• Work item: Please retype, unchanged, each line from the top of the material below through the line where "weitere öffentliche Alben" appears.

• Data for processing:
- - - -

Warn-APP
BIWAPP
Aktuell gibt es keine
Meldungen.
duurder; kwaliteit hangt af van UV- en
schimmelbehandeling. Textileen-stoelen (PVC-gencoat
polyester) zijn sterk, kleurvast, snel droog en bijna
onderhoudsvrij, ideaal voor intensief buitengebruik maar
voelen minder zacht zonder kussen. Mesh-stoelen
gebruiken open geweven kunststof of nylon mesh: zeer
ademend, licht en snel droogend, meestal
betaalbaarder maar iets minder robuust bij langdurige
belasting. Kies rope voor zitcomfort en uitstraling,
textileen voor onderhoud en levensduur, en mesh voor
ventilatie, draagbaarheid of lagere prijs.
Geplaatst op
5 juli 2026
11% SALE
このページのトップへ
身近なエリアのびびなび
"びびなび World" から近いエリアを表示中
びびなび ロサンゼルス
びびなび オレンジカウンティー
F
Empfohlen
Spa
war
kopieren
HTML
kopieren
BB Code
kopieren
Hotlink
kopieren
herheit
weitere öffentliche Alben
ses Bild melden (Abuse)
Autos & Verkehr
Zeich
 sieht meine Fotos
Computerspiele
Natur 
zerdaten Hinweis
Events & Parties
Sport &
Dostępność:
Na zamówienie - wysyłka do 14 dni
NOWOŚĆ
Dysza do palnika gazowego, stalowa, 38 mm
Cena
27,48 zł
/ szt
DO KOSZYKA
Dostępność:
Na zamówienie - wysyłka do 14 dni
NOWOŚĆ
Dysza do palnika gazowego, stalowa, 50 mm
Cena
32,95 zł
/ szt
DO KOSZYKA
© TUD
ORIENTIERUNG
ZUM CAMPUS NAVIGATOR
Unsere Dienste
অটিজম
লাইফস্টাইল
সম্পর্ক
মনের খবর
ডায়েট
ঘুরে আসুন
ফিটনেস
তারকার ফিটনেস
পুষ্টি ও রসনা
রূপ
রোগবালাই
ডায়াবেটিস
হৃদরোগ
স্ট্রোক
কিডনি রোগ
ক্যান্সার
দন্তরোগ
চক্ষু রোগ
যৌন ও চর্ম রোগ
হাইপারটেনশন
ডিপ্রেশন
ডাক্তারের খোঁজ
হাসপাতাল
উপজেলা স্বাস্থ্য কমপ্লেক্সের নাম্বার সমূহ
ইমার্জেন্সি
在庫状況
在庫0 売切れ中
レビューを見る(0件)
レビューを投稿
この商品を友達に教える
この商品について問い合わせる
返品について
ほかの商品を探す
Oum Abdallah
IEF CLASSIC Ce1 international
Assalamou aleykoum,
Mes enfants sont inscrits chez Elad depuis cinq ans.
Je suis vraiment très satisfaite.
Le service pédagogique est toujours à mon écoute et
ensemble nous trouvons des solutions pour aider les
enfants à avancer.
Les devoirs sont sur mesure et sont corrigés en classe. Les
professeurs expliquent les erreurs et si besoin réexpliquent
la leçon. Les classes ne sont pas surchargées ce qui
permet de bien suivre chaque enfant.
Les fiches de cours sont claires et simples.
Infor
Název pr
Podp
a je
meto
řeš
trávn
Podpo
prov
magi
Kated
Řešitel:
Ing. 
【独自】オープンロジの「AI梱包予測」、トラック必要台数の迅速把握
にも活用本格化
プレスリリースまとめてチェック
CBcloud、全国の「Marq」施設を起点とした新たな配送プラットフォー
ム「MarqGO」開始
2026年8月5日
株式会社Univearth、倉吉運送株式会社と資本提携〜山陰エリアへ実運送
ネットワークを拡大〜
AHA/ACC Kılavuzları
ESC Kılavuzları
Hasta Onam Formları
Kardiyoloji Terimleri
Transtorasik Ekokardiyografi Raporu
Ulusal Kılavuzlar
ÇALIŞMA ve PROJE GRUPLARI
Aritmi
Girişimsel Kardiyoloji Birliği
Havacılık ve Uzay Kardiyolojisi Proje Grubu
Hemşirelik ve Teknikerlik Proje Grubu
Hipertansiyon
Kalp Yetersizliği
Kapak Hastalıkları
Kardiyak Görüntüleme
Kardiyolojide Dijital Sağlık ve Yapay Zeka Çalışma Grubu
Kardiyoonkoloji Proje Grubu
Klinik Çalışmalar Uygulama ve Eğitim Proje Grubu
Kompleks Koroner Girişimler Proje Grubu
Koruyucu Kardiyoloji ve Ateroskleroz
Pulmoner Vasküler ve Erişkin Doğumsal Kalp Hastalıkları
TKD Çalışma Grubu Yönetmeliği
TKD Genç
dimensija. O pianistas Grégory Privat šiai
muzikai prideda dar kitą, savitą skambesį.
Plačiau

- - - -

• Response:
Warn-APP
BIWAPP
Aktuell gibt es keine
Meldungen.
duurder; kwaliteit hangt af van UV- en
schimmelbehandeling. Textileen-stoelen (PVC-gencoat
polyester) zijn sterk, kleurvast, snel droog en bijna
onderhoudsvrij, ideaal voor intensief buitengebruik maar
voelen minder zacht zonder kussen. Mesh-stoelen
gebruiken open geweven kunststof of nylon mesh: zeer
ademend, licht en snel droogend, meestal
betaalbaarder maar iets minder robuust bij langdurige
belasting. Kies rope voor zitcomfort en uitstraling,
textileen voor onderhoud en levensduur, en mesh voor
ventilatie, draagbaarheid of lagere prijs.
Geplaatst op
5 juli 2026
11% SALE
このページのトップへ
身近なエリアのびびなび
"びびなび World" から近いエリアを表示中
びびなび ロサンゼルス
びびなび オレンジカウンティー
F
Empfohlen
Spa
war
kopieren
HTML
kopieren
BB Code
kopieren
Hotlink
kopieren
herheit
weitere öffentliche Alben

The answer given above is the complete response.